Le système de soins est paralysé par les intérêts contradictoires de ses administrateurs. Pris en tenaille entre rapports de force et compromis, ils ne peuvent que perpétuer l’ordre sanitaire existant. Que décide le peuple? Rien ou peu de chose. Il prend acte chaque automne de l’augmentation des primes. Redonnons-lui donc la parole. Lui seul a la légitimité de décider quelle politique de santé il souhaite, quelle place il entend donner à la prévention, quelle organisation il veut promouvoir et comment les intérêts privés doivent prendre en compte le bien public. Je suis convaincu que la démocratie suisse est assez forte pour relever ce défi.

Pour ce qui est de l’avenir, le biochimiste et écrivain scientifique Joël de Rosnay parle non seulement d’homme «rénové», mais aussi d’homme «transformé», voire «augmenté». Y croyez-vous?


Le système de soins a fait miroiter le recul de la mort, la disparition des maladies et l’éternelle jeunesse.
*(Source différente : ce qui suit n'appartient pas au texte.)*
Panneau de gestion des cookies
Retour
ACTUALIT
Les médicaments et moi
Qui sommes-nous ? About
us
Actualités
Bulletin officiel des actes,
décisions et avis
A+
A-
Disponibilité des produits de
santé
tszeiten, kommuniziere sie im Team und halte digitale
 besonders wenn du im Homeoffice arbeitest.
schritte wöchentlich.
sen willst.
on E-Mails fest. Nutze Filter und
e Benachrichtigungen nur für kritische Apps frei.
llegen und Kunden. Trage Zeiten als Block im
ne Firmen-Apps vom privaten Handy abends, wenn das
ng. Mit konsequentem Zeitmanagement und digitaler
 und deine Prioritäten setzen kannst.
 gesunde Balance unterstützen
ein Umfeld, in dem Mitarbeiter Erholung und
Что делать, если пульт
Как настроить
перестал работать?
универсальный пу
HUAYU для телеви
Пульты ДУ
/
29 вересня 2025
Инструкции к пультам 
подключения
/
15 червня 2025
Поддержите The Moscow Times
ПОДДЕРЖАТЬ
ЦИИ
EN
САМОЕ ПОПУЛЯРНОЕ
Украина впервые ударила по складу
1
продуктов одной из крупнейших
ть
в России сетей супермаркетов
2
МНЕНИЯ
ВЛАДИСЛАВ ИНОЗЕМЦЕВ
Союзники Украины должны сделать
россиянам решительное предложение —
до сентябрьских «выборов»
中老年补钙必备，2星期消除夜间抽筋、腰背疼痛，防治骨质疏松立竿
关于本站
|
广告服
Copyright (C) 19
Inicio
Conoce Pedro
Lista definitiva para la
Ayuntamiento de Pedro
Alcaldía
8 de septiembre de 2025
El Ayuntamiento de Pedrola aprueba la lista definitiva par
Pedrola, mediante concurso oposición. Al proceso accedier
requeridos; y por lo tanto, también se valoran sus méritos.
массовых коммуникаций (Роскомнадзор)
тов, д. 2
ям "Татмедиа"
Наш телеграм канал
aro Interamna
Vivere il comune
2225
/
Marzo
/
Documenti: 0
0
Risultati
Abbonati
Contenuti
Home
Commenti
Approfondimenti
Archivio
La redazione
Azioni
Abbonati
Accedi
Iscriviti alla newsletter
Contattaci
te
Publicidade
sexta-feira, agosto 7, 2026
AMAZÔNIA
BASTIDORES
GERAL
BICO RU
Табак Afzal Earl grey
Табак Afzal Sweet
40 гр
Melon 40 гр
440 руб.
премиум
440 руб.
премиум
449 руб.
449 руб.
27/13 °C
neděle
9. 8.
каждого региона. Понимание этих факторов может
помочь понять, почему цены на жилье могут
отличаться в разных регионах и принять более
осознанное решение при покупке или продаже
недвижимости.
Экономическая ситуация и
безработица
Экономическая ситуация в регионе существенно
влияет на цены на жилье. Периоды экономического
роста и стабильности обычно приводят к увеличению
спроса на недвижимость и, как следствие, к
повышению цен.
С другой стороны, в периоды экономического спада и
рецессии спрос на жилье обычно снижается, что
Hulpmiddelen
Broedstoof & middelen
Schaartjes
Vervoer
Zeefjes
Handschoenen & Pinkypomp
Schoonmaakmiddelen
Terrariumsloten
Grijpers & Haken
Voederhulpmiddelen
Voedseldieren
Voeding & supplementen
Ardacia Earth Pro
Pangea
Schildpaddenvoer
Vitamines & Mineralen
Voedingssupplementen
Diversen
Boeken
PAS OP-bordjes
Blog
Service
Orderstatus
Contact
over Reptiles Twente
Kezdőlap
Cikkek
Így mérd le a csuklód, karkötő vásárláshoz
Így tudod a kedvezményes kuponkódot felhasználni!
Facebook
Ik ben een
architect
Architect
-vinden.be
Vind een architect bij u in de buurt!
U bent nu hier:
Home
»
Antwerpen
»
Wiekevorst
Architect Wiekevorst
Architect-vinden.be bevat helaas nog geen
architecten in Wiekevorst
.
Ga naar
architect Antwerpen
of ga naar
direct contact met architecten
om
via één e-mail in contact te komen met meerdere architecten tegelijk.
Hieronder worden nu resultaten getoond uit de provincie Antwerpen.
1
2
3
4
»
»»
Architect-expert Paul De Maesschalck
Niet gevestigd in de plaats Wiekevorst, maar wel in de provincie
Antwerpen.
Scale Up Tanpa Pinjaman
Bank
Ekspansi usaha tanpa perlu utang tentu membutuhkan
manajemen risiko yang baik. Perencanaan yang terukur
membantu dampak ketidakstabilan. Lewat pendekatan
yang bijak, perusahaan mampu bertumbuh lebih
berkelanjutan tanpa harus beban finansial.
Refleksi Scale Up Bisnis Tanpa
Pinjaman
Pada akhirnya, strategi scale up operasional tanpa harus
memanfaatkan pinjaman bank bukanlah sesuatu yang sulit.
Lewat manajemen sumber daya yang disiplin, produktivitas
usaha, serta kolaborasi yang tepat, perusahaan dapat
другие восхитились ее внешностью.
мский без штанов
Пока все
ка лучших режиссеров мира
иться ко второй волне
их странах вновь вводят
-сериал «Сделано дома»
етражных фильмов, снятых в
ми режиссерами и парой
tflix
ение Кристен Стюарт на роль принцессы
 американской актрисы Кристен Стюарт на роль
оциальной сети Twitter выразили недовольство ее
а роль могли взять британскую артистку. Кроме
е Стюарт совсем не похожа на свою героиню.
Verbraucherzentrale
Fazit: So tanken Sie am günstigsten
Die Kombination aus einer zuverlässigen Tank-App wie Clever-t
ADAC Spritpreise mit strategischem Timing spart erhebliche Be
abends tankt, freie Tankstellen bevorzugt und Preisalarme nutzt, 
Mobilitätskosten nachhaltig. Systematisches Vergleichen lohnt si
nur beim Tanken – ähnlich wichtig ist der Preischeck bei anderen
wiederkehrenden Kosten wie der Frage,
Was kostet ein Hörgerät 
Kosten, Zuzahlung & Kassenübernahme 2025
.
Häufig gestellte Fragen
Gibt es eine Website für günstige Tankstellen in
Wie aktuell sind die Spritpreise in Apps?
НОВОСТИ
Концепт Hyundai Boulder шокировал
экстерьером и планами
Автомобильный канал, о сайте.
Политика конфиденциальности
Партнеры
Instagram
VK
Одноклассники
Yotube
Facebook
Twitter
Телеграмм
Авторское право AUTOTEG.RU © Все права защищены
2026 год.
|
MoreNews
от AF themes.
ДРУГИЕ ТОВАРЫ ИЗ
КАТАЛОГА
Des marchands de rêves ont su exploiter nos peurs archaïques. Quand on médicalise la condition humaine et que l’on fait du vieillissement une maladie, on entre dans la démesure. La même démesure qui provoque le réchauffement climatique. Il est urgent de retrouver le lien sacré avec la nature que le capitalisme de la cupidité a rompu. Je crois que nous n’avons pas besoin d’hommes augmentés. Nous avons besoin d’hommes responsables.

Qu’est-ce que la santé pour vous?


Pour moi, la santé n’est pas un droit. C’est une quête, toujours recommencée, toujours incomplète, qui nous mène au bout de nous-mêmes. Elle est faite de souffrance et de joie et, peu à peu, elle nous libère. Et quand elle est portée par la société tout entière, cette quête individuelle devient la conquête de tous.